Say hello to one of the best wolf-in-sheep’s clothing watches in existence: the Citizen Chronomaster (aka “The Citizen”). The A660 movement inside the Citizen Chronomaster is the most accurate in the world right now, rated to an amazing ±5 seconds per year. There’s a variety of faces and hands, but the basic watch style is a very understated men’s dress watch. The cost is around $1,100 – $1,300USD at present — not bad for such impressive technology and looks.

Specifications for the model shown to the right, the The Citizen Chronomaster CTQ57-1022 (our favorite):

  • A660 quartz movement good to ±5 seconds per year.
  • Hardened Duratect titanium case and band.
  • Sapphire crystal, double-sided anti-reflective coated.
  • Perpetual calendar until 2100.
  • 100m (330ft) water resistant.
  • 10 year warranty (with free battery changes, no less).
  • 5-year battery.
  • 10.8mm by 37mm case: medium-sized for a men’s dress watch. A mere 88g in weight due to the titanium.

The CTQ57-1022 is probably the flashiest model in the lineup with its contrasting minute ring and seconds hand. The other models have much more understated silver or black dress dials.

In a lot of ways, the A660 is the ultimate watch geeks’ watch. It looks like a generic Citizen you’d buy at the local mall with no hint of the amazing engineering under the dial. Forums on the Internet have stories of A660 owners noticing when leap seconds are added to UTC time because their beloved Citizen Chronomaster is suddenly an entire second off!

If you want the ultimate in accuracy and functionality, and don’t care about showing off, the A660 was made for you.

By Paul Hubbard

Citizen Chronomaster CTQ57-0952

Citizen Chronomaster CTQ57-0951

13 Comments

  1. What a modest masterpiece, and thanks for the information. How do they achieve such profound accuraccy? 

    Reply
    •  Profound accuracy?  They’re off by 6 minutes a year.  John Harrison beat that.

      Reply
      •  They’re off 5 *seconds* a year…

        Reply
  2. my omega quartz gains 1 second a day ?????????

    Reply
    • If your Omega quartz is actually gaining 30s per month, I would recommend getting it serviced by your closest authorized dealer. A cheap quartz movement should keep time to +/- 15s per month.

      Reply
    • You get what you pay for – An overpriced pseudo-exclusive piece of shiat.

      Reply
      • Basti,

        What do you recommend then?

        Thanks,
        AC

        Reply
    • My 1978 Omega seamaster quartz gains 11 seconds per month

      Reply
  3. I was wondering why the Bulova Precionist had not entered into this conversation . 10+/- per year.
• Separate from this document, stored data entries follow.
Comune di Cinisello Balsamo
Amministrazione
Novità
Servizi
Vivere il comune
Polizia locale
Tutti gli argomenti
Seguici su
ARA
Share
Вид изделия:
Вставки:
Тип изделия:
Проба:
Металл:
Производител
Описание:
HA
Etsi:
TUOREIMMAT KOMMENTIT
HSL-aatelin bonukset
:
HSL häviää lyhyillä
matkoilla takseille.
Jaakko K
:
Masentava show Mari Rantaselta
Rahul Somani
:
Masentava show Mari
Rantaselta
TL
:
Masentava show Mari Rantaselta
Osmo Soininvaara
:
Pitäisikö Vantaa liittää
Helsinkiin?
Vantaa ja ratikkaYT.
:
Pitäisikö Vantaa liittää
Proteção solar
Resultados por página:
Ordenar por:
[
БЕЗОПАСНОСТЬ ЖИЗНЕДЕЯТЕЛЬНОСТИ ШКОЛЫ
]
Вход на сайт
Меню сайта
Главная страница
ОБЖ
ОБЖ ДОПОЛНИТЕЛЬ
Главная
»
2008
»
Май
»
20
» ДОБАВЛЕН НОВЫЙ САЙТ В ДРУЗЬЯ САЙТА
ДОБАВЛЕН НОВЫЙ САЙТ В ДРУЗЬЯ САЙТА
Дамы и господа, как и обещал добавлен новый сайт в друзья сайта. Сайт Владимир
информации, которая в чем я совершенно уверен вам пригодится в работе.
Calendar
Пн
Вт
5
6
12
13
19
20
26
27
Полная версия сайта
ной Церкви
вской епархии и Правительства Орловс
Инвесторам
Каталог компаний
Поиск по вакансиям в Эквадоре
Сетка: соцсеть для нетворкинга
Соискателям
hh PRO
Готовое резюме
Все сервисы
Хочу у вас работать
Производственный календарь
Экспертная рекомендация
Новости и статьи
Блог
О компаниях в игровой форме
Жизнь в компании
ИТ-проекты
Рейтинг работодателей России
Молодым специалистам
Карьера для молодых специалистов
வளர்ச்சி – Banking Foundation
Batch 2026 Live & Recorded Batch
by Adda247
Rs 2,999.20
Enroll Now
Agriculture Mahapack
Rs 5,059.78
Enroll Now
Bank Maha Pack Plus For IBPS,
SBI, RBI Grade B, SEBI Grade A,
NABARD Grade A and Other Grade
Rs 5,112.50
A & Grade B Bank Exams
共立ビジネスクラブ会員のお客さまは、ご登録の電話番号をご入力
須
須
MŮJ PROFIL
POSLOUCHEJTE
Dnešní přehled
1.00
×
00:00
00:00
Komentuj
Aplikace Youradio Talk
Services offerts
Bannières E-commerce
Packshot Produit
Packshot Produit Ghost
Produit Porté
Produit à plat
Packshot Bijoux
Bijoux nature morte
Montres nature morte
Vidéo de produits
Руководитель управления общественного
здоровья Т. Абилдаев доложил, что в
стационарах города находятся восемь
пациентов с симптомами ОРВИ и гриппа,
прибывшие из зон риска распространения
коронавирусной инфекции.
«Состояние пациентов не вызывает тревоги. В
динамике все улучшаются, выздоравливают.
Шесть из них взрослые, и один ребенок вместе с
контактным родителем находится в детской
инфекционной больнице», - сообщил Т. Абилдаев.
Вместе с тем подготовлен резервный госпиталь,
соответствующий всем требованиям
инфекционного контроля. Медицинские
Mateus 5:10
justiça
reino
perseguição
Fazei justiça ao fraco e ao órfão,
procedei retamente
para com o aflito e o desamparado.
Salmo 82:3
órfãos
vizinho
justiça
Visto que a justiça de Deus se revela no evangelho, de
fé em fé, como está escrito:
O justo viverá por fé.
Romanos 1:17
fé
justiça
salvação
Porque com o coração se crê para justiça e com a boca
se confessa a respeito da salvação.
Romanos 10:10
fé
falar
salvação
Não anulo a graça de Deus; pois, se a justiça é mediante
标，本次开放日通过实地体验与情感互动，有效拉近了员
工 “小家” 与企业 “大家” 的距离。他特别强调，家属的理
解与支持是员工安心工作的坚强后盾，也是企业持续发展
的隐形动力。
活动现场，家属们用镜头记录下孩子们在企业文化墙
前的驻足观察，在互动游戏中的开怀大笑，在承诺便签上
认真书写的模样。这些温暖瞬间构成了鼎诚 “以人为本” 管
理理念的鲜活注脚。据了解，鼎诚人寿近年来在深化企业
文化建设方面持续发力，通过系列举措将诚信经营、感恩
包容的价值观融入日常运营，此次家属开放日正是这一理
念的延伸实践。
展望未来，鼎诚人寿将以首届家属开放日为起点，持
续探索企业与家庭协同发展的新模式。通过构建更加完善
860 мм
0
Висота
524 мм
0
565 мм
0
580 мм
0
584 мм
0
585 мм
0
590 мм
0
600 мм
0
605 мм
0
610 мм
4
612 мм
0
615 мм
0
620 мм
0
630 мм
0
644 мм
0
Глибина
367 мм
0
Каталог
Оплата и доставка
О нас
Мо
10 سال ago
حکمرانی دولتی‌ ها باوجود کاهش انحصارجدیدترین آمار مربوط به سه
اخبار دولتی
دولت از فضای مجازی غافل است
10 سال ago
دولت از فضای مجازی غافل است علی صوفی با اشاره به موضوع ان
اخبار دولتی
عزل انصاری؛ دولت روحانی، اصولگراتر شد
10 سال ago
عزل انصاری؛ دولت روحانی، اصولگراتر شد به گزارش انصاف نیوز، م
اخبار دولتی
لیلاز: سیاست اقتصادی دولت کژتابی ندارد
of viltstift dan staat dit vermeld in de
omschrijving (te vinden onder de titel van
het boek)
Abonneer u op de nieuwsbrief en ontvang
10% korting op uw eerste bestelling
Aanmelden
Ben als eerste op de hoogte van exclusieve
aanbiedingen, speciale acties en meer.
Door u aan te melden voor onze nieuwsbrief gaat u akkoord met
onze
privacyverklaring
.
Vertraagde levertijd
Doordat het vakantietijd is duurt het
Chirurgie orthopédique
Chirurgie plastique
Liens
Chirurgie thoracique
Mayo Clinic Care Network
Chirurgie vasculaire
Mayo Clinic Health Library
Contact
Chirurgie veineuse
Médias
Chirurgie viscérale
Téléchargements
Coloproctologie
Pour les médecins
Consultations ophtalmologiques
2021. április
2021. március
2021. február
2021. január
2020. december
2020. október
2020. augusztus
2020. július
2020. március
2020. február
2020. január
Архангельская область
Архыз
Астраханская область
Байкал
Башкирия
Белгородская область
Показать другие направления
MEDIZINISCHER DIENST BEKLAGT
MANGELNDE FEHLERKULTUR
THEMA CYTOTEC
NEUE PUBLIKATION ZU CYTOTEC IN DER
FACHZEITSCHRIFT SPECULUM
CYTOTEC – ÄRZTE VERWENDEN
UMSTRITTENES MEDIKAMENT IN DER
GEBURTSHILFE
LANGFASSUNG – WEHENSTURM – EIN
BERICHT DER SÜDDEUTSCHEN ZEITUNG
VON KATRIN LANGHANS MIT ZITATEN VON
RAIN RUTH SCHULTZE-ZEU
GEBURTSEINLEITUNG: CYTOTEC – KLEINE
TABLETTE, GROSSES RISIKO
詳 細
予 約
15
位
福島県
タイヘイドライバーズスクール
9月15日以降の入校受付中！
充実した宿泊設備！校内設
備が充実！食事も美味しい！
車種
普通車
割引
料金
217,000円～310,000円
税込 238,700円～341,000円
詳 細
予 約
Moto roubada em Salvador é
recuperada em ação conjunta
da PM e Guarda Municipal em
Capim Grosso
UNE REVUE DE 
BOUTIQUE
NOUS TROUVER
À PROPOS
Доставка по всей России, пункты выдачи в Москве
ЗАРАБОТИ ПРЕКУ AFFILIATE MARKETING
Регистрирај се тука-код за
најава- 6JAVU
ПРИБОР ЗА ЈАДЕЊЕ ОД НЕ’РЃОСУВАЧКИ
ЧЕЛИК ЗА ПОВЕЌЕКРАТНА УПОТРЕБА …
Especially when one considers the value.

    Reply
  4. This was a great article in its time (it inspired me to buy a 5 SPY Citizen), though it could do with a little updating.

    Besides the A660, Citizen now also have 5 SPY movements with eco-drive technology in calibres A010 and A060. But for ultimate quartz accuracy, both Morgenwerk and Hoptroff offer watches rated to 1 SPY.

    Hoptroff also offer atomic watches, accurate to 1.5 seconds per thousand years, but they’re rather too large (and expensive) to serve as ‘every day’ watches.

    Reply
    • Hi Tom,

      I think that both the Morgenwerk and Hoptroff use “GPS satellites to sync their time signal, our watches are independent from the limitations of radio towers or cell phone networks” ……

      So is it fair to claim ultimate quartz accuracy in a watch that is in effect re-setting itself using external
      time information ?

      Cheers,
      Graham.

      Reply
  5. I have a bog standard Citizen eco drive I bought 5 years ago -I check it now and again against the exact time app and I never notice any loss or gain ,zero .Only when I have to change that spring forward /fall back nonsense. My failing eyesight doesnot need anything more accurate so what is all this crap about !

    Reply
  6. That’s tremendous time-keeping. My Tissot Jungfrau Bahn Touch Solar loses 2 seconds a month.